Back to the tutorial... Lets download the containers we need. Run the following commands, one by one (depending on your configuration, you may need to use sudo for executing commands with the docker daemon):
$ docker pull biodckr/comet
$ docker pull biodckr/peptideprophet
$ docker pull biodckr/proteinprophet
4) Running Comet
In order to run Comet we need to print a new parameter file:
$ docker run -v /home/felipe/workspace/:/data/ biodckr/comet comet -p
To have access to files inside the container, and vice-versa, we need to map a local folder inside the container, that way all files inside this mapped folder will be visible and accessible to us and to the container. This is possible using the parameter -v and passing the complete path from our folder that we wish to map inside the container. In this case we are mapping /home/felipe/workspace into /data/, a pre-existent folder inside the container.
biodckr/comet is the name of the container we pulled from BioDocker. The 'comet' right after is the name of the program inside the container we are running.
After running this command you will see a new file in the folder called comet.params.new, let's rename it to comet.params and edit some of the options.
In this case I will just change two parameters:
database_name = /data/database.fa
decoy_search = 1
Remember that the files inside the container are actually inside a folder called /data/, so that's how we are going to pass the file location to the programs.

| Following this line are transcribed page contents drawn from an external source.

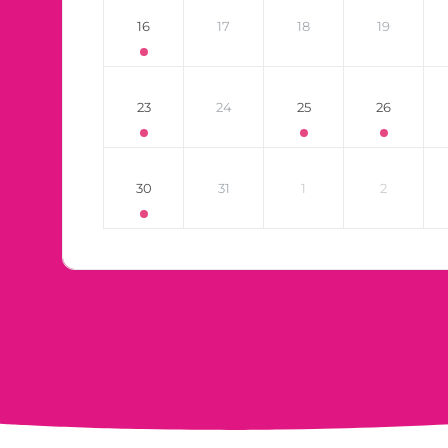
16
17
18
19
23
24
25
26
30
31
1
2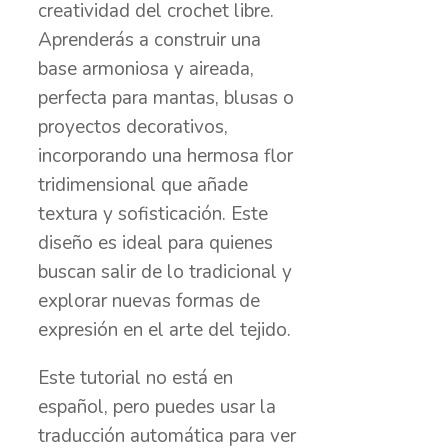
creatividad del crochet libre.
Aprenderás a construir una
base armoniosa y aireada,
perfecta para mantas, blusas o
proyectos decorativos,
incorporando una hermosa flor
tridimensional que añade
textura y sofisticación. Este
diseño es ideal para quienes
buscan salir de lo tradicional y
explorar nuevas formas de
expresión en el arte del tejido.
Este tutorial no está en
español, pero puedes usar la
traducción automática para ver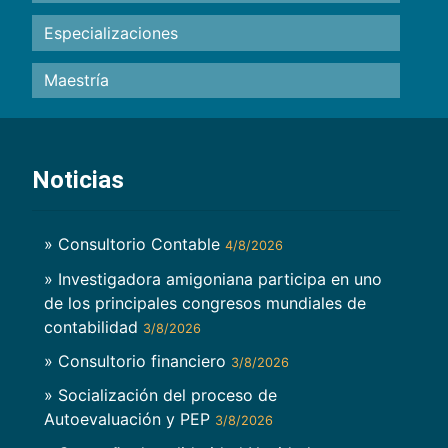
Especializaciones
Maestría
Noticias
» Consultorio Contable
4/8/2026
» Investigadora amigoniana participa en uno
de los principales congresos mundiales de
contabilidad
3/8/2026
» Consultorio financiero
3/8/2026
» Socialización del proceso de
Autoevaluación y PEP
3/8/2026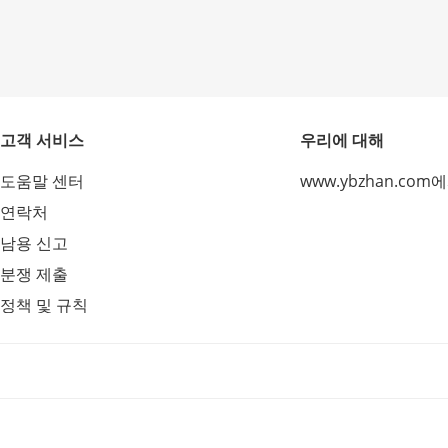
고객 서비스
우리에 대해
도움말 센터
www.ybzhan.com
연락처
남용 신고
분쟁 제출
정책 및 규칙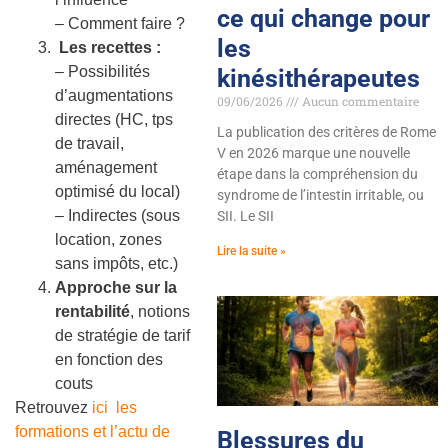
ce qui change pour
– Comment faire ?
les
Les recettes :
– Possibilités
kinésithérapeutes
d’augmentations
09/06/2026
Aucun commentaire
directes (HC, tps
La publication des critères de Rome
de travail,
V en 2026 marque une nouvelle
aménagement
étape dans la compréhension du
optimisé du local)
syndrome de l’intestin irritable, ou
– Indirectes (sous
SII. Le SII
location, zones
Lire la suite »
sans impôts, etc.)
Approche sur la
rentabilité
, notions
de stratégie de tarif
en fonction des
couts
Retrouvez
ici les
formations et l’actu de
Blessures du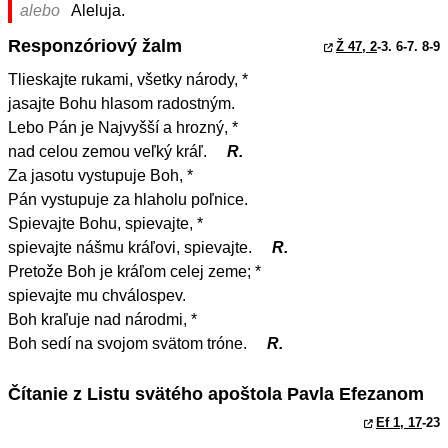
alebo
Aleluja.
Responzóriový žalm
Ž 47, 2
-3. 6-7. 8-9
Tlieskajte rukami, všetky národy, *
jasajte Bohu hlasom radostným.
Lebo Pán je Najvyšší a hrozný, *
nad celou zemou veľký kráľ.
R.
Za jasotu vystupuje Boh, *
Pán vystupuje za hlaholu poľnice.
Spievajte Bohu, spievajte, *
spievajte nášmu kráľovi, spievajte.
R.
Pretože Boh je kráľom celej zeme; *
spievajte mu chválospev.
Boh kraľuje nad národmi, *
Boh sedí na svojom svätom tróne.
R.
Čítanie z Listu svätého apoštola Pavla Efezanom
Ef 1, 17
-23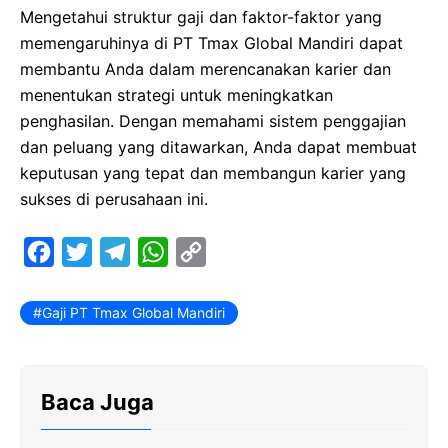
Mengetahui struktur gaji dan faktor-faktor yang
memengaruhinya di PT Tmax Global Mandiri dapat
membantu Anda dalam merencanakan karier dan
menentukan strategi untuk meningkatkan
penghasilan. Dengan memahami sistem penggajian
dan peluang yang ditawarkan, Anda dapat membuat
keputusan yang tepat dan membangun karier yang
sukses di perusahaan ini.
F
T
T
W
C
a
w
e
h
o
c
i
l
a
p
Gaji PT Tmax Global Mandiri
e
t
e
t
y
b
t
g
s
L
Baca Juga
o
e
r
A
i
o
r
a
p
n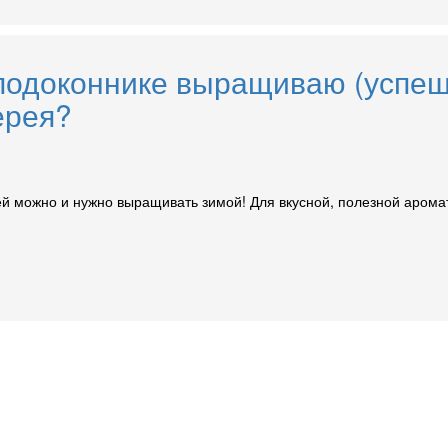
 подоконнике выращиваю (успеш
ерея?
ерей можно и нужно выращивать зимой! Для вкусной, полезной аром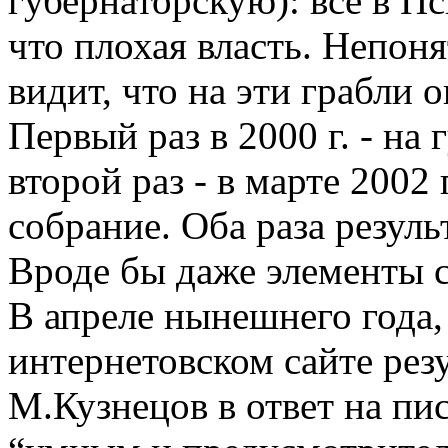
губернаторскую): все в П
что плохая власть. Непон
видит, что на эти грабли 
Первый раз в 2000 г. - на
второй раз - в марте 2002
собрание. Оба раза резуль
Вроде бы даже элементы с
В апреле нынешнего года,
интернетовском сайте рез
М.Кузнецов в ответ на пис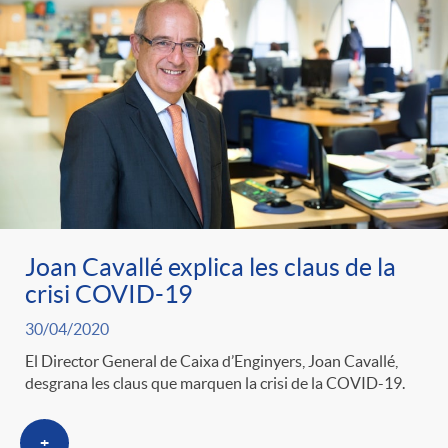
e
n
d
e
g
c
e
p
o
l
c
r
r
a
o
e
Joan Cavallé explica les claus de la
i
F
n
crisi COVID-19
n
30/04/2020
e
i
t
El Director General de Caixa d’Enginyers, Joan Cavallé,
s
desgrana les claus que marquen la crisi de la COVID-19.
s
l
i
a
+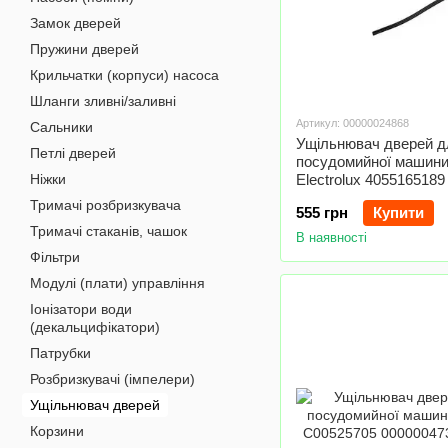
Замок дверей
Пружини дверей
Крильчатки (корпуси) насоса
Шланги зливні/заливні
Артикул: 00000024868
Сальники
Ущільнювач дверей д
Петлі дверей
посудомийної машин
Ніжки
Electrolux 4055165189
Тримачі розбризкувача
555 грн
Купити
Тримачі стаканів, чашок
В наявності
Фільтри
Модулі (плати) управління
Іонізатори води
(декальцифікатори)
Патрубки
Розбризкувачі (імпелери)
Ущільнювач дверей
Корзини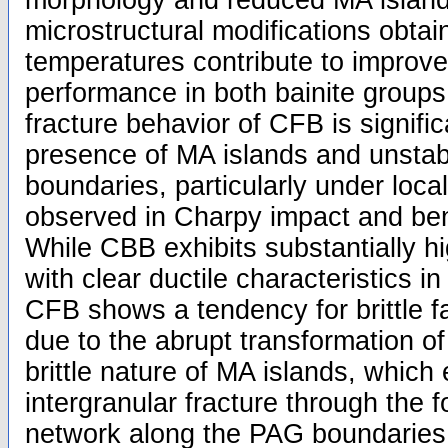
morphology and reduced MA island
microstructural modifications obtai
temperatures contribute to improv
performance in both bainite groups
fracture behavior of CFB is signific
presence of MA islands and unsta
boundaries, particularly under loca
observed in Charpy impact and ben
While CBB exhibits substantially h
with clear ductile characteristics in
CFB shows a tendency for brittle fai
due to the abrupt transformation o
brittle nature of MA islands, which 
intergranular fracture through the fo
network along the PAG boundaries 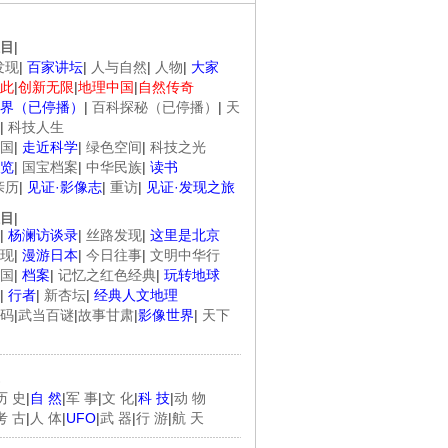
目
|
发现
|
百家讲坛
|
人与自然
|
人物
|
大家
此
|
创新无限
|
地理中国
|
自然传奇
界（已停播）
|
百科探秘（已停播）
|
天
|
科技人生
国
|
走近科学
|
绿色空间
|
科技之光
览
|
国宝档案
|
中华民族
|
读书
亲历
|
见证·影像志
|
重访
|
见证·发现之旅
目
|
|
杨澜访谈录
|
丝路发现
|
这里是北京
现
|
漫游日本
|
今日往事
|
文明中华行
国
|
档案
|
记忆之红色经典
|
玩转地球
|
行者
|
新杏坛
|
经典人文地理
码
|
武当百谜
|
故事甘肃
|
影像世界
|
天下
历 史
|
自 然
|
军 事
|
文 化
|
科 技
|
动 物
考 古
|
人 体
|
UFO
|
武 器
|
行 游
|
航 天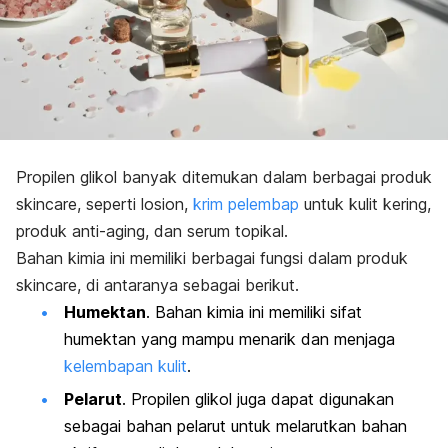
Propilen glikol banyak ditemukan dalam berbagai produk
skincare
, seperti losion,
krim pelembap
untuk kulit kering,
produk
anti-aging
, dan serum topikal.
Bahan kimia ini memiliki berbagai fungsi dalam produk
skincare
, di antaranya sebagai berikut.
Humektan
. Bahan kimia ini memiliki sifat
humektan yang mampu menarik dan menjaga
kelembapan kulit
.
Pelarut
. Propilen glikol juga dapat digunakan
sebagai bahan pelarut untuk melarutkan bahan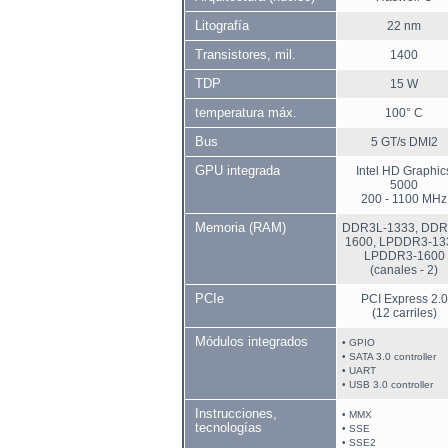
Litografía
22 nm
Transistores, mil.
1400
TDP
15 W
temperatura máx.
100° C
Bus
5 GT/s DMI2
GPU integrada
Intel HD Graphic
5000
200 - 1100 MHz
Memoria (RAM)
DDR3L-1333, DDR
1600, LPDDR3-13
LPDDR3-1600
(canales - 2)
PCIe
PCI Express 2.0
(12 carriles)
Módulos integrados
• GPIO
• SATA 3.0 controller
• UART
• USB 3.0 controller
Instrucciones,
• MMX
tecnologías
• SSE
• SSE2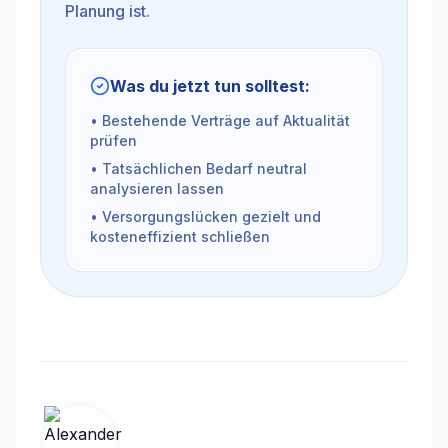
Planung ist.
Was du jetzt tun solltest:
• Bestehende Verträge auf Aktualität
prüfen
• Tatsächlichen Bedarf neutral
analysieren lassen
• Versorgungslücken gezielt und
kosteneffizient schließen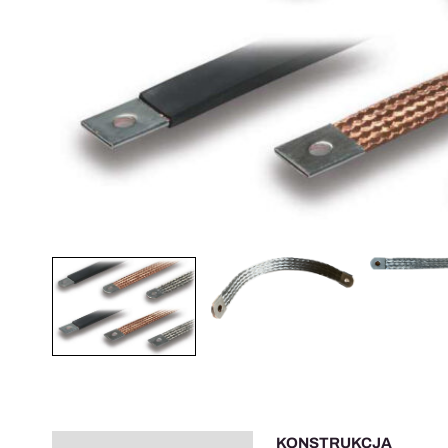
KONSTRUKCJA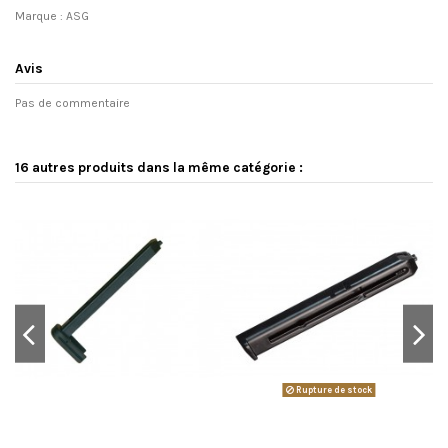
Marque : ASG
Avis
Pas de commentaire
16 autres produits dans la même catégorie :
Rupture de stock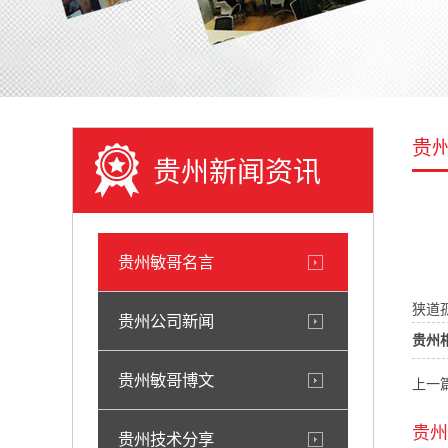
贵
贵州新闻资讯
贵州敏哥名言
狭道
贵州公司新闻
贵州
贵州敏哥博文
上一
贵州
贵州技术分享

Now we can start the database search:
$ docker run -v /home/felipe/workspace/:/data/ biodckr/comet comet -Pcomet.params b1930_293T_proteinID_10A_QE3_122212.mzXML b1931_293T_proteinID_11A_QE3_122212.mzXML
If everything went well you should see two new files on your folder; b1930_293T_proteinID_10A_QE3_122212.pep.xml and b1931_293T_proteinID_11A_QE3_122212.pep.xml
4) Running PeptideProphet
For the next step we need to run PeptideProphet, that will overwritte the .pep.xml files we already have:
$ docker run -v /home/felipe/workspace/:/data/ biodckr/peptideprophet PeptideProphet /data/b1930_293T_proteinID_10A_QE3_122212.pep.xml ZERO ACCMASS PPM INSTRWARN DECOY=DECOY_ DECOYPROBS NONPARAM
$ docker run -v /home/felipe/workspace/:/data/ biodckr/peptideprophet PeptideProphet /data/b1931_293T_proteinID_11A_QE3_122212.pep.xml ZERO ACCMASS PPM INSTRWARN DECOY=DECOY_ DECOYPROBS NONPARAM
This parameters are specific to the data set I'm using, you can change them with no problems. To see all the parameters just run:
$ docker run biodckr/peptideprophet PeptideProphet
5) Running ProteinProphet
Finally, for the last step, we need to run ProteinProphet:
$ docker run -v /home/felipe/workspace/:/data/ biodckr/proteinprophet ProteinProphet /data/b1930_293T_proteinID_10A_QE3_122212.pep.xml /data/b1931_293T_proteinID_11A_QE3_122212.pep.xml /data/result.prot.xml
and that's it, now you have your prot.xml file with the identified proteins.
Again we show how versatile BioDocker containers can be. Even complete analysis protocols like the one showed above can be managed easily without the need to install complex software or manipulating Makefiles. Please feel free to make comments and suggestions.